--- START ---

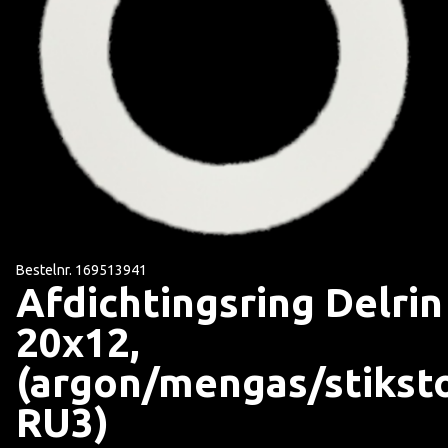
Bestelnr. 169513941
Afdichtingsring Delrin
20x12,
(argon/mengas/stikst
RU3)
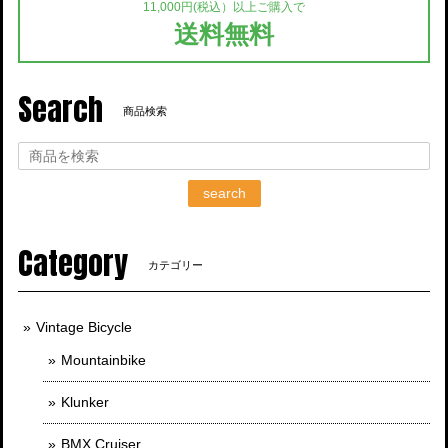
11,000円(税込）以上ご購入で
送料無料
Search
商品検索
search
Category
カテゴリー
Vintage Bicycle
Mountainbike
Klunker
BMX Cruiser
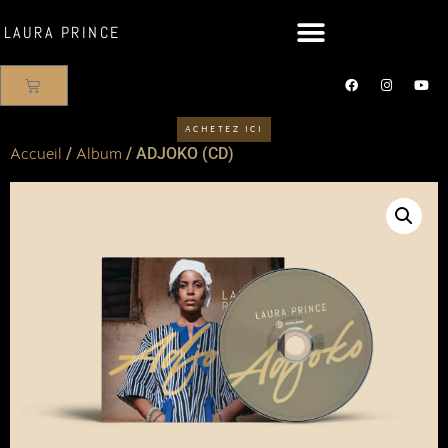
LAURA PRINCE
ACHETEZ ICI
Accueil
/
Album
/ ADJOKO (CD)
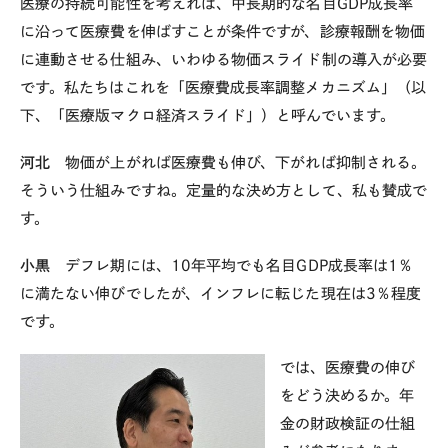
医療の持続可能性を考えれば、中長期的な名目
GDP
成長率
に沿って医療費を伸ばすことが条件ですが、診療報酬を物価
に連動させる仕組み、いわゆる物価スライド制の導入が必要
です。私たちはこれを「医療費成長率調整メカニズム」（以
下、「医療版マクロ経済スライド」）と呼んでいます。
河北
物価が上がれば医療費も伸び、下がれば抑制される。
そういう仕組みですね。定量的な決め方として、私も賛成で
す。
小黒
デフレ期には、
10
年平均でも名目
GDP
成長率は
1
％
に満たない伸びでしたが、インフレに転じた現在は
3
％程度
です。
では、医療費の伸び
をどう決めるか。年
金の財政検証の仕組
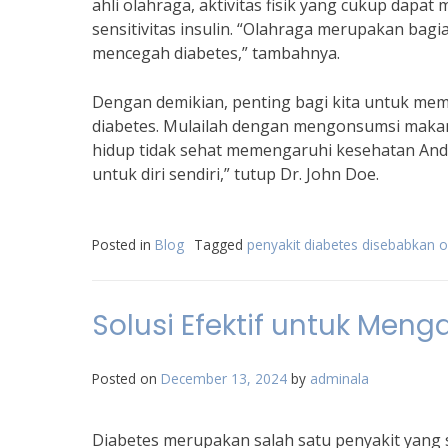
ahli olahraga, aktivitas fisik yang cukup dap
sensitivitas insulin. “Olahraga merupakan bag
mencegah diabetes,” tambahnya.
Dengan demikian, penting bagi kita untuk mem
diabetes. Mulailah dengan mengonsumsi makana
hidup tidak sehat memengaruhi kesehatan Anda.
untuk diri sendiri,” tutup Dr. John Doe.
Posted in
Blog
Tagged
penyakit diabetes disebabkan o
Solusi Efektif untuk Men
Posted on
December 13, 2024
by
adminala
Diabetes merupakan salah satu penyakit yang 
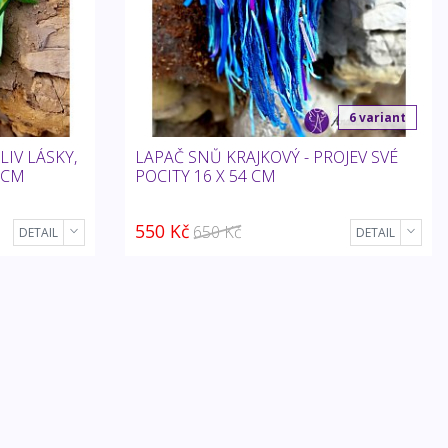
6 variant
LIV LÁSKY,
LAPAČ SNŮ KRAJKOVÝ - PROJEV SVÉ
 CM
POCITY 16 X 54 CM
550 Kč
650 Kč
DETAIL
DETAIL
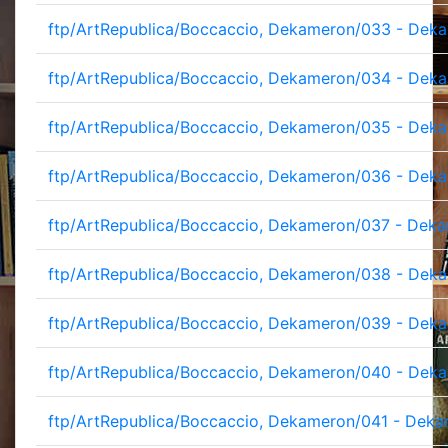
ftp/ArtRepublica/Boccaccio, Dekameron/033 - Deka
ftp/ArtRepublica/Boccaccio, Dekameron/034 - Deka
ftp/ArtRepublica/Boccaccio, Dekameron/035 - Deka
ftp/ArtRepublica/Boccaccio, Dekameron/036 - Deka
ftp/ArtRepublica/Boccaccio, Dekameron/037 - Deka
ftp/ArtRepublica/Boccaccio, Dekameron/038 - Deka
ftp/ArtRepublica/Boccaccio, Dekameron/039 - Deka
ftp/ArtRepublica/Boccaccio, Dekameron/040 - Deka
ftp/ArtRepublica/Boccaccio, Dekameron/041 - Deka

--- END ---
--- START ---

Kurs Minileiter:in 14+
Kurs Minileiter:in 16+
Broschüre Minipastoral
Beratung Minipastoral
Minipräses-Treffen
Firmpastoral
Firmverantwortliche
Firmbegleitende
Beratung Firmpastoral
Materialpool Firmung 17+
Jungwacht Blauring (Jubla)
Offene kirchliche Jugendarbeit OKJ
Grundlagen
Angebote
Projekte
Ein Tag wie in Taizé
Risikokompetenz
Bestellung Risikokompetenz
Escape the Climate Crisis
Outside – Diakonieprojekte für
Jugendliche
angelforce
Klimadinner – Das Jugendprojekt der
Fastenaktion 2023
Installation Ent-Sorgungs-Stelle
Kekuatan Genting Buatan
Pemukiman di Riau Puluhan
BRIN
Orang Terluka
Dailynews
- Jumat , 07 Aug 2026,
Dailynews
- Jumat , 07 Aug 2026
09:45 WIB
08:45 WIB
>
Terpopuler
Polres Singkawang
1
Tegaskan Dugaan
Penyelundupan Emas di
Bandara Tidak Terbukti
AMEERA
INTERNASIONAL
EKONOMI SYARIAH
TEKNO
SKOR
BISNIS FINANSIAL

--- END ---

▶ **Task goal**: Set down word for word the lines above from the one with "に連動させる仕組み、いわゆる物価スライド制の導入が必要" up to and including the one with "ftp/ArtRepublica/Boccaccio, Dekameron/041 - Deka". Omit every picture.

▶ **Solution**:
に連動させる仕組み、いわゆる物価スライド制の導入が必要
です。私たちはこれを「医療費成長率調整メカニズム」（以
下、「医療版マクロ経済スライド」）と呼んでいます。
河北
物価が上がれば医療費も伸び、下がれば抑制される。
そういう仕組みですね。定量的な決め方として、私も賛成で
す。
小黒
デフレ期には、
10
年平均でも名目
GDP
成長率は
1
％
に満たない伸びでしたが、インフレに転じた現在は
3
％程度
です。
では、医療費の伸び
をどう決めるか。年
金の財政検証の仕組
ahli olahraga, aktivitas fisik yang cukup dap
sensitivitas insulin. “Olahraga merupakan bag
mencegah diabetes,” tambahnya.
Dengan demikian, penting bagi kita untuk mem
diabetes. Mulailah dengan mengonsumsi makana
hidup tidak sehat memengaruhi kesehatan Anda.
untuk diri sendiri,” tutup Dr. John Doe.
Posted in
Blog
Tagged
penyakit diabetes disebabkan o
Solusi Efektif untuk Men
Posted on
December 13, 2024
by
adminala
Diabetes merupakan salah satu penyakit yang 
6 variant
LIV LÁSKY,
LAPAČ SNŮ KRAJKOVÝ - PROJEV SVÉ
 CM
POCITY 16 X 54 CM
550 Kč
650 Kč
DETAIL
DETAIL
ftp/ArtRepublica/Boccaccio, Dekameron/033 - Deka
ftp/ArtRepublica/Boccaccio, Dekameron/034 - Deka
ftp/ArtRepublica/Boccaccio, Dekameron/035 - Deka
ftp/ArtRepublica/Boccaccio, Dekameron/036 - Deka
ftp/ArtRepublica/Boccaccio, Dekameron/037 - Deka
ftp/ArtRepublica/Boccaccio, Dekameron/038 - Deka
ftp/ArtRepublica/Boccaccio, Dekameron/039 - Deka
ftp/ArtRepublica/Boccaccio, Dekameron/040 - Deka
ftp/ArtRepublica/Boccaccio, Dekameron/041 - Deka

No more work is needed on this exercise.